LETTURE/ Laura Mancinelli, scrivere storie tra realtà e mistero

- Franco Camisasca

Ritrovare certi libri è un incontro inaspettato. FRANCO CAMISASCA su "La casa del tempo" di Laura Mancinelli. "Una lezione di saggezza che ricorda certi finali sussurrati di Cechov"

lauramancinelliR439 Laura Mancinelli (Immagine d'archivio)

Leggere e scrivere — dicono ormai tutti, soprattutto da quando i romanzi si scrivono in comitiva via internet e si leggono nei mezzanini del metro o alle fermate dei bus o nei caffè — sono un’avventura, un evento dagli esiti imprevedibili. Talvolta un’avventura, apparentemente banale, è ritrovare tra gli scaffali disordinati (i miei) un romanzo, mentre stai cercando tutt’altro. Mi capita di trovarmi tra le mani La casa del tempo, di Laura Mancinelli; l’avevo letto quasi vent’anni fa, lo riapro e, interrompendo ciò su cui sto lavorando, lo rileggo tutto d’un fiato. 
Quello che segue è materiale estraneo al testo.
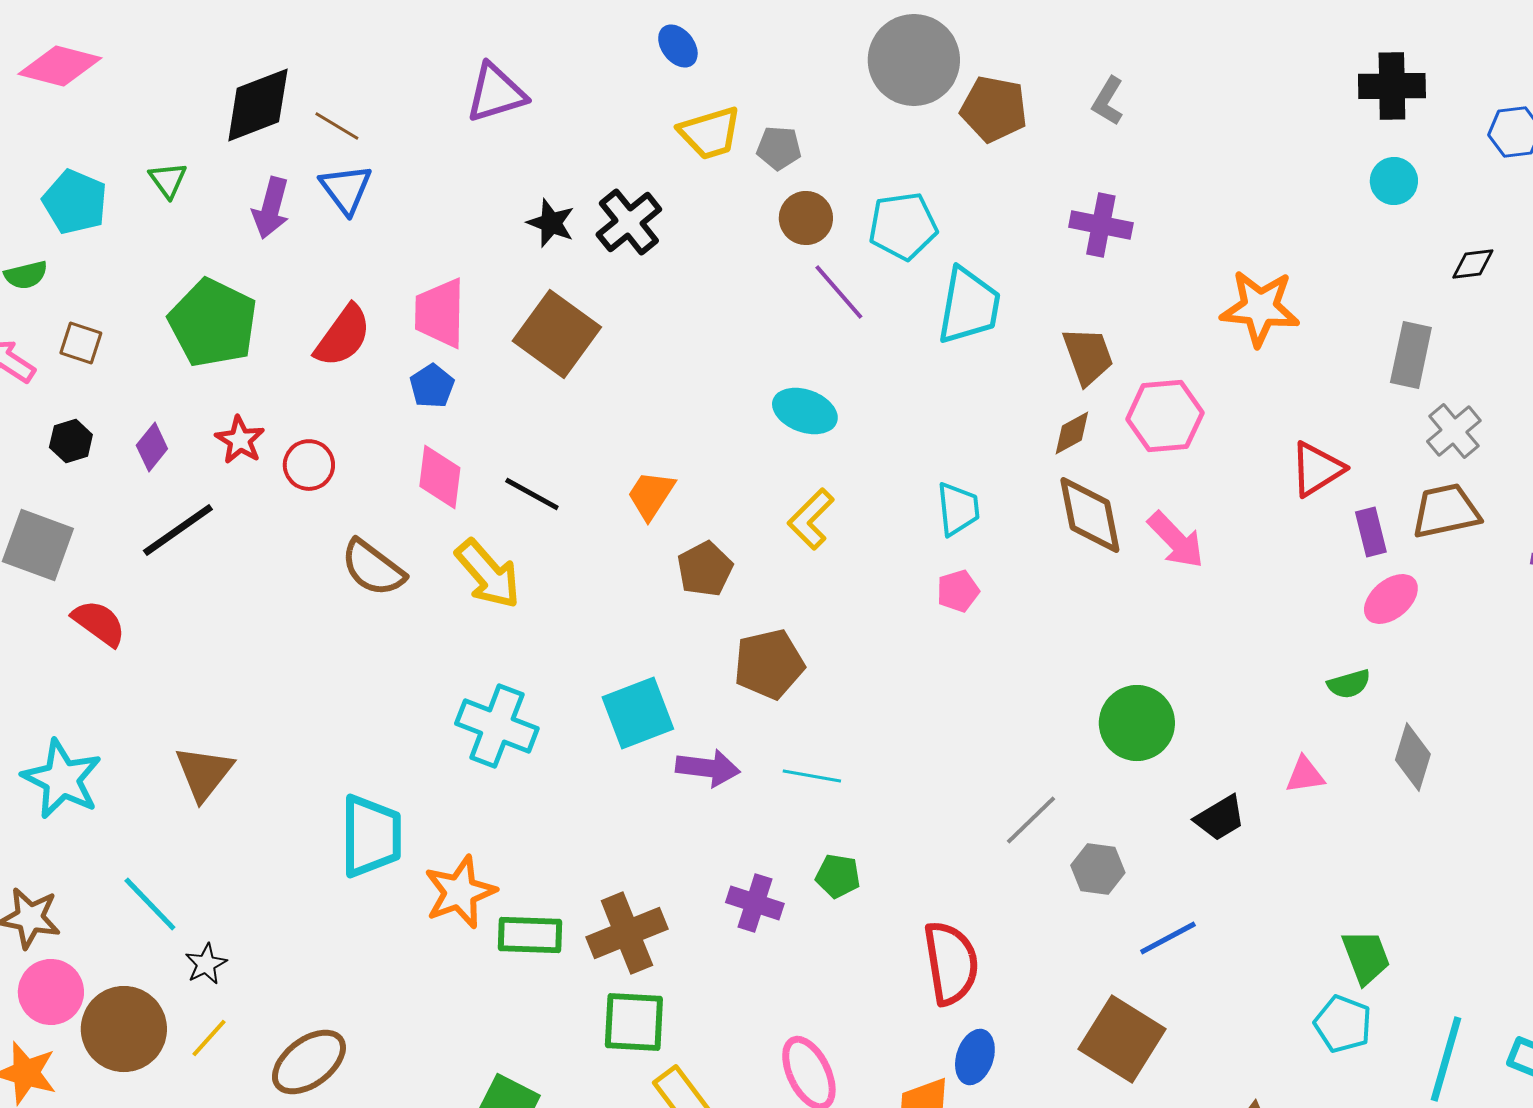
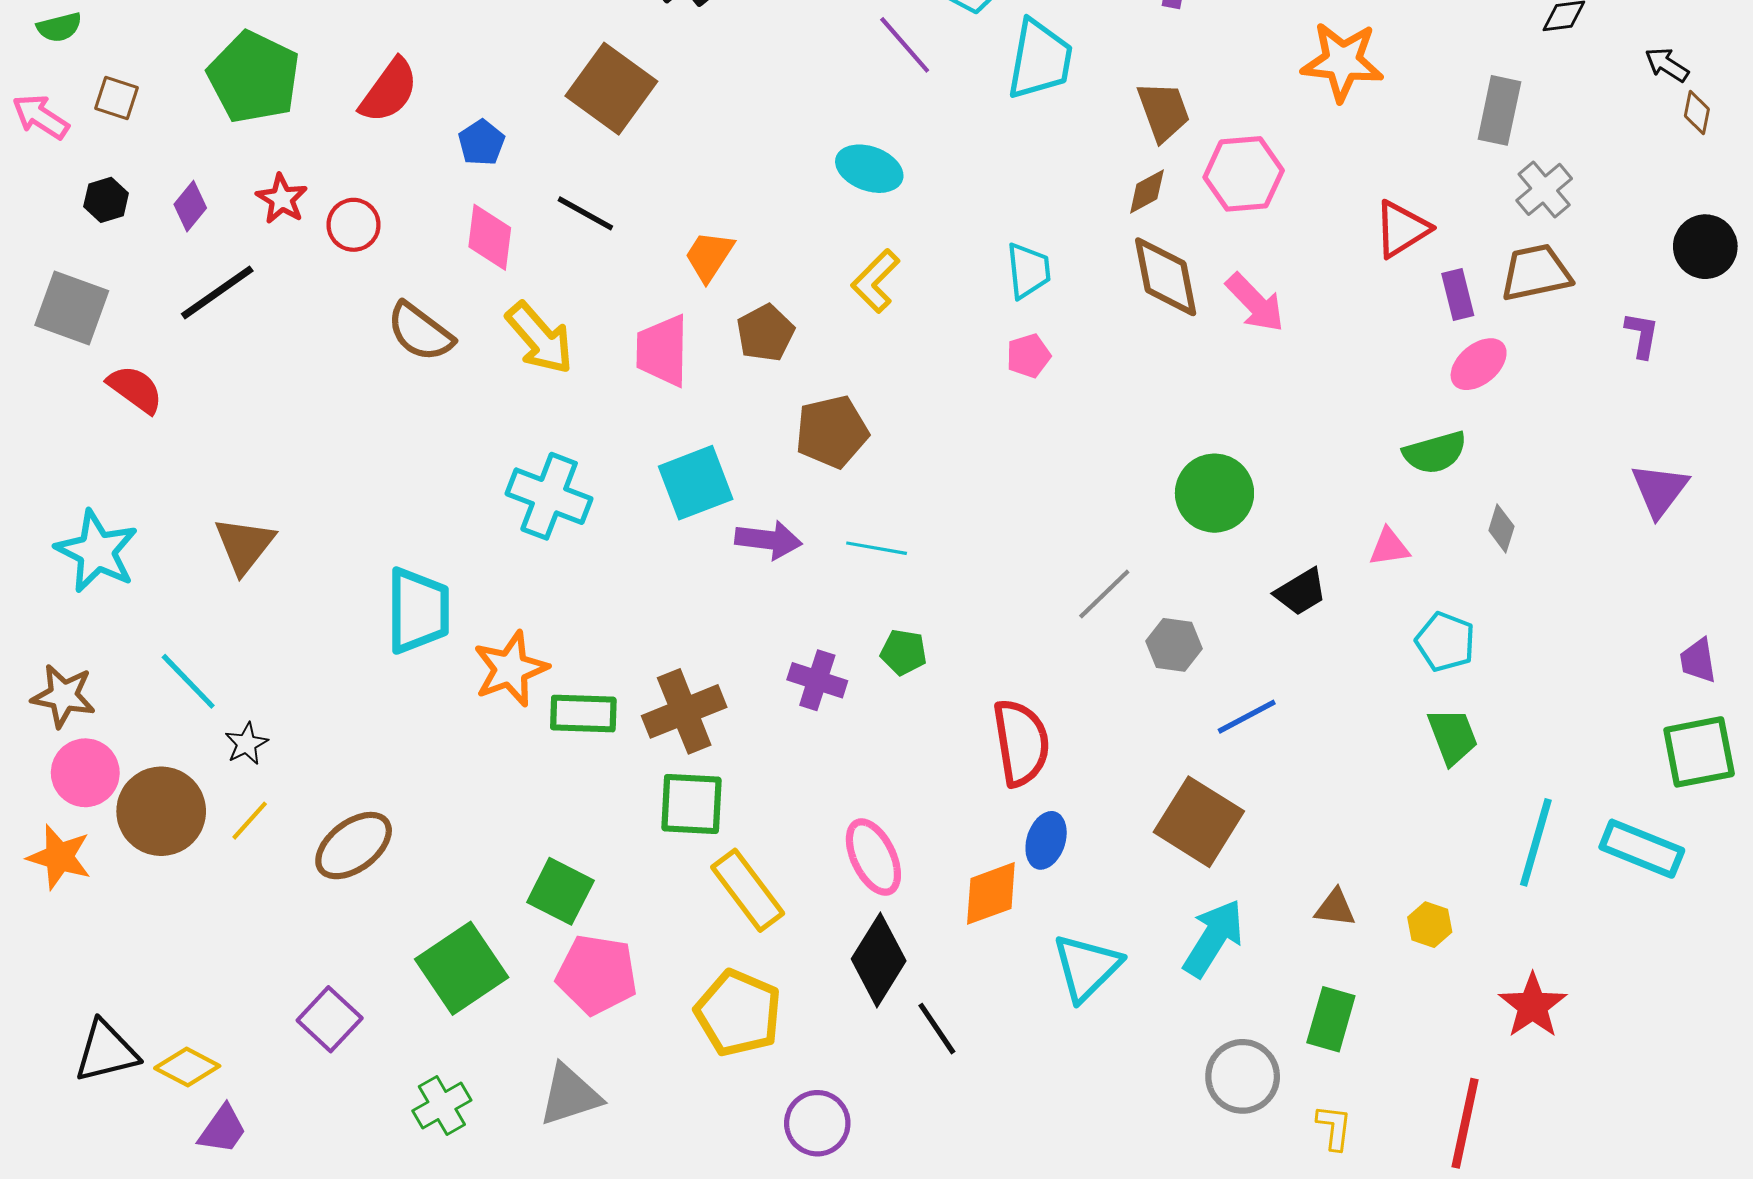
pink trapezoid: (440, 313) -> (662, 351), moved
black line: (532, 494) -> (585, 213), moved
green semicircle: (1349, 684) -> (1435, 453), size x1.4
gray diamond: (1413, 757) -> (1501, 528), size x0.7
cyan pentagon: (1343, 1024) -> (1445, 642), moved

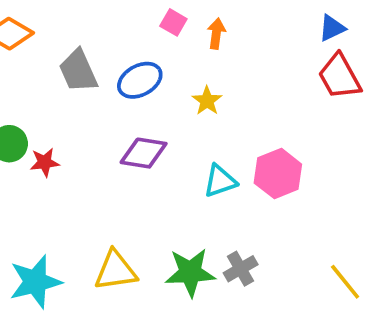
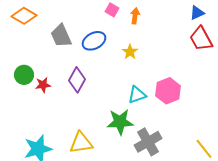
purple diamond: (144, 153) -> (77, 80), moved, turned -70
gray cross: (241, 269) -> (148, 142), size x1.5
green star: (190, 272) -> (120, 122), moved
Ricordavo si trattasse di un racconto piacevole, ma sono rimasto oltremodo stupito perché la vicenda scorre tra un realismo disarmante e una vena di mistero che la rende affascinante anche oggi, soprattutto se paragonata a talune mode nostrane. La scrittrice vive a Torino dove, dopo brevi docenze in altre città, ha insegnato letteratura tedesca medievale alla facoltà di lettere. Germanista di grande autorevolezza, è autrice di numerosi saggi e traduzioni di classici antichi. Da trent’anni è anche narratrice, attività a cui è approdata, come lei stessa ricorda, quasi per caso: «non avevo mai pensato di fare la scrittrice, né lo avevo mai desiderato. Amavo la mia professione, che mi dava molte soddisfazioni e non mi costava fatica: ero docente di germanistica con particolare specializzazione nella letteratura tedesca medievale, un campo poco o nulla studiato in Italia, nel quale mi ero avventurata con grande entusiasmo scoprendo cose assai interessanti. Mi ero dedicata alla traduzione di poemi in antico tedesco che rendevo in versi italiani e che riempirono la mia vita fino a un certo momento. Il momento in cui fui ricoverata agli Ospedali Riuniti di Venezia per un disturbo alla vista: allora avevo la mia cattedra e vivevo a Venezia. Rimasi in ospedale due settimane, per analisi, benché il disturbo fosse totalmente scomparso dopo tre soli giorni. Nell’inerzia forzata di quelle notti insonni ripassai nella mente tutta una trama di romanzo che avevo abbozzato per scherzo molti anni prima. Una volta dimessa dall’ospedale, ne feci una stesura corretta e completa: era il 1981 quando uscirono I dodici abati di Challant. Pensavo, allora, che sarebbe stato il primo e l’ultimo romanzo della mia vita. Invece poi la narrativa mise radici in me come una necessità. O forse un vizio?» 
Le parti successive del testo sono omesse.